Diantha laughed one of her mother's laughs, a bright, mischievous hiccup. "It sounds like a great way to go."
"It wasn't a pretty scene."
"You were there? Afterwards?" Her voice had a touch of awe to it.
"I looked at the crime scene photos. And the crime scene video."
She bent to put a glass in the dishwasher with, I thought, an exaggerated motion. "So you really get into it."
"I'm helping the police with inquiries, as the British put it, but not as a suspect. Not yet anyway."
She beamed at me. "That is so cool."
"That remains to be seen. I could just botch things up for them."
"Now you're the one underestimating yourself."
I smiled. "What did you say before?

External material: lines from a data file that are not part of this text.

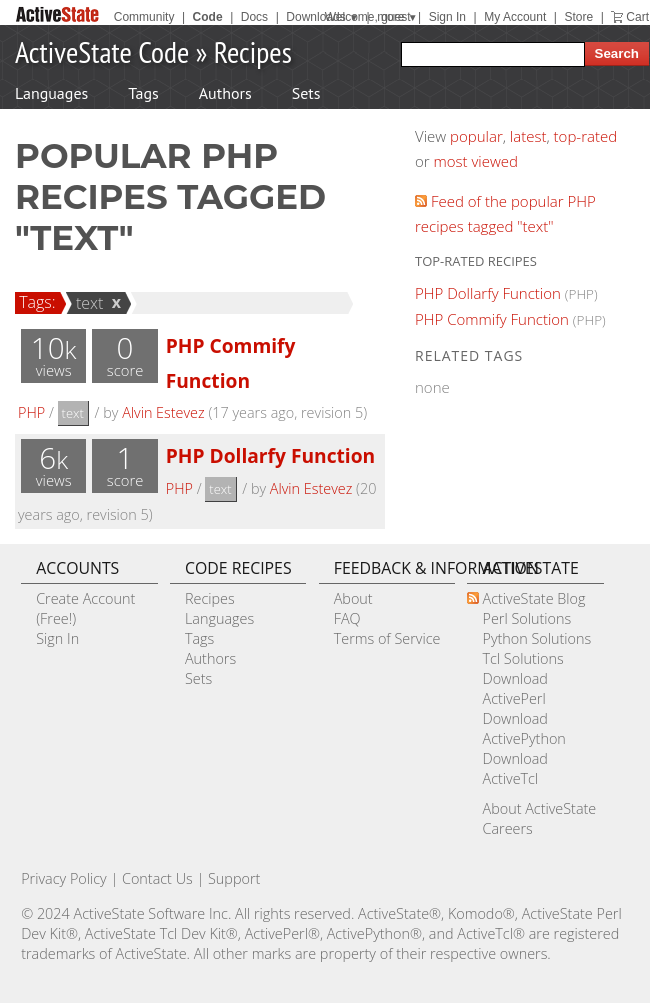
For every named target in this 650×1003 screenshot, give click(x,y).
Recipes (253, 51)
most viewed (476, 161)
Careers (507, 828)
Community (144, 17)
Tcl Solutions (522, 658)
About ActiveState (539, 808)
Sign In (447, 17)
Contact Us (157, 878)
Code (208, 17)
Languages (51, 93)
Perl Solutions (526, 618)
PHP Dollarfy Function (270, 455)
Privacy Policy (64, 878)
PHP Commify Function (492, 319)
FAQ (347, 618)
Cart (637, 17)
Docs (254, 17)
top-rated (586, 136)
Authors (225, 93)
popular (476, 136)
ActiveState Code (102, 51)
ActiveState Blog (533, 598)
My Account (515, 17)
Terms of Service (387, 638)
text (87, 303)
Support (234, 878)
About (353, 598)
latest (528, 136)
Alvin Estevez (163, 412)
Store (578, 17)
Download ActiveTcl (514, 768)
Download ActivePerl (514, 688)
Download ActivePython (523, 728)
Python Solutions (536, 638)
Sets (306, 93)
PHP (31, 412)
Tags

It's better than having other people do it for you."
As we closed up the kitchen for the night, she took one of my hands in hers. "By the way ... Dad ... Do you mind if I call you Dad."
"I'd be honored."
"I want to thank you for taking such good care of Mom these last couple of years." Her eyes were bright and dark with sincerity, establishing as much as the warmth of her hand the closeness she wanted to have with me.
"She has taken care of me, too, you know. She has made my life ... " At which point, for the first time all evening, I had to stop and take a deep sigh.
There remains a slight if nagging note to this sad and yet curiously jubilant occasion that I have been skirting around throughout this entry. In saying goodnight to Diantha in the hallway upstairs, I leaned down to give her a chaste peck on the cheek only to find myself kissed full on the lips with a sensuality the sensation of which took me quite by surprise. Though still burdened with a virility more suitable to a younger man, I am fastidious enough in these matters to take such gestures as Diantha's in stride. What I cannot quite shake is the unsettling notion that my dear Elsbeth, lying in our bedroom suffering through a drugged, fitful sleep, has become a ghost, replaced in life by Diantha, who is the very embodiment of her mother at a younger age. She has the same full-bodied figure, the same dark glowing eyes, the same pretty if somewhat blunt features, and even, at times, the same dark timbre of voice, intimating an essentially mischievous view of life.
I may, of course, be reading too much into the incident. For Diantha it was no doubt a kiss that got away. Or perhaps that's the way people in show business comport themselves. Desport themselves, more like it. Or perhaps she is needful of an affection that, under the right circumstances, can inflame one to more tangible desires. It may also be that the presence or probability of individual finality stirs us in ways that are only superficially grotesque. As Father O'Gould has reminded us on more than one occasion, it is easy to forget what we are descended from.
Speaking of which, Malachy Morin accosted me in the Club at lunch on Friday and I couldn't get away from him without agreeing to meet with him and "the big money guys" from the Wainscott development office. I do not consider myself a snob, but it seems to me the Club ought to be one of those places you can go to avoid people like Mr. Morin.